Torch.jit.trace unexpected error with `torch.cat(..., dim=-1)`

imaluengo · September 4, 2019, 2:59pm

Find below a Minimum Reproducible Example that crashes both in Pytorch 1.1 and Pytorch 1.2 with CUDA (it works with CPU).



import torch 
from torch import nn


device = torch.device('cuda') # crashes with cuda, works with cpu


class Model(nn.Module):

    def __init__(self):
        super().__init__()
        self.linear1 = nn.Linear(2, 16)
        self.linear2 = nn.Linear(2, 16)

    def forward(self, x, y):
        x = self.linear1(x)
        y = self.linear2(y)
        return torch.cat([x, y], dim=-1) # if we replace -1 with 1 works fine


model = Model().to(device)

data = [torch.randn(1, 2).to(device), torch.randn(1, 2).to(device)] 

traced = torch.jit.trace(model, data)

print(traced)

Surprisingly the above works with CPU backend but not with CUDA backend.

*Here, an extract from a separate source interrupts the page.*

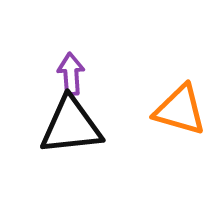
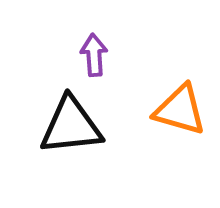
purple arrow: moved 23 px right, 19 px up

It also works when torch.cat(..., dim=1) but crashes with a negative dimension refering to the same one torch.cat(..., dim=-1).

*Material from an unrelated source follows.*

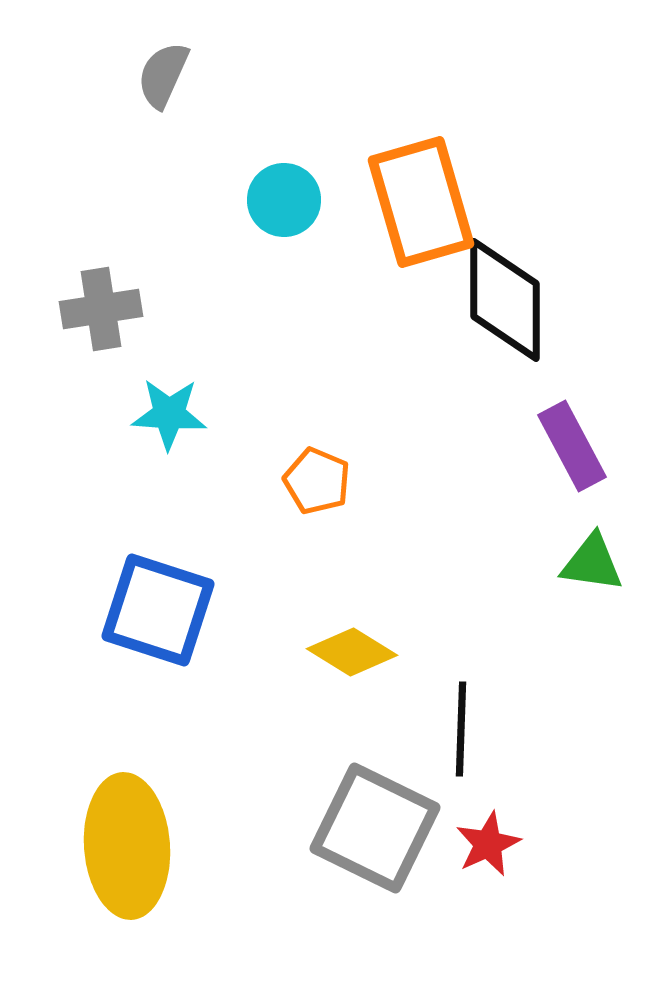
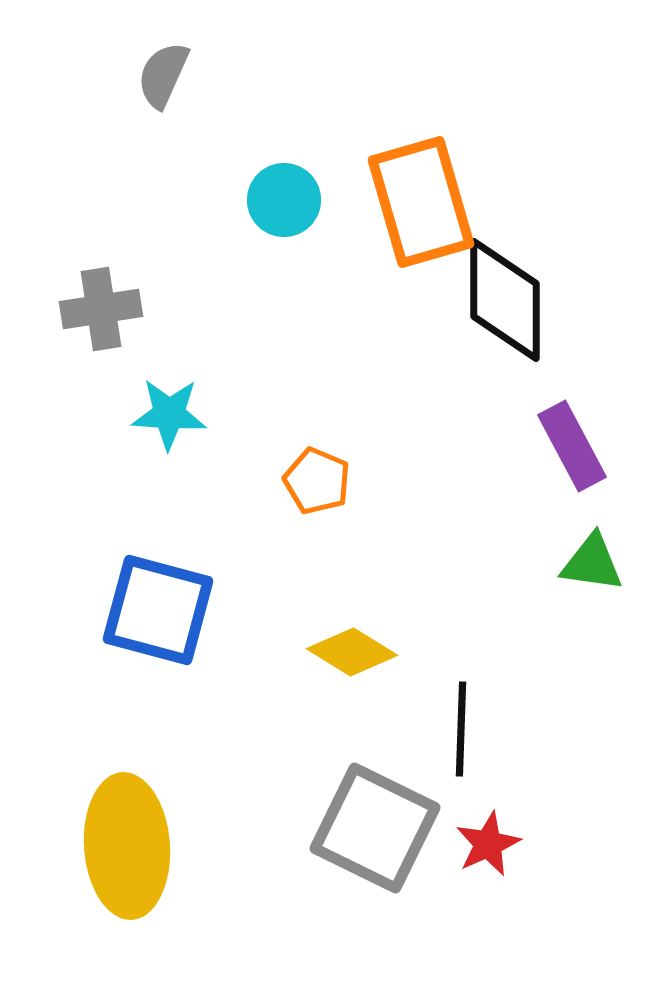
blue square: rotated 3 degrees counterclockwise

Find the jit.trace error below (not very explanatory):

torch.jit.TracingCheckError: Tracing failed sanity checks!
Encountered an exception while running the trace with test inputs.
Exception:
        vector::_M_range_check: __n (which is 18446744073709551615) >= this->size() (which is 2)
        The above operation failed in interpreter, with the following stack trace:

driazati · September 4, 2019, 10:11pm

This is a bug, you can track it in the corresponding GitHub issue, any updates / fixes that go in will get posted there.

As a workaround you can wrap the negative index around manually with something like dim=len(x.shape) + (-1)

imaluengo · September 5, 2019, 7:27am

Yup sorry! Realised that later and filled an issue with it. x.ndim - 1 should also work.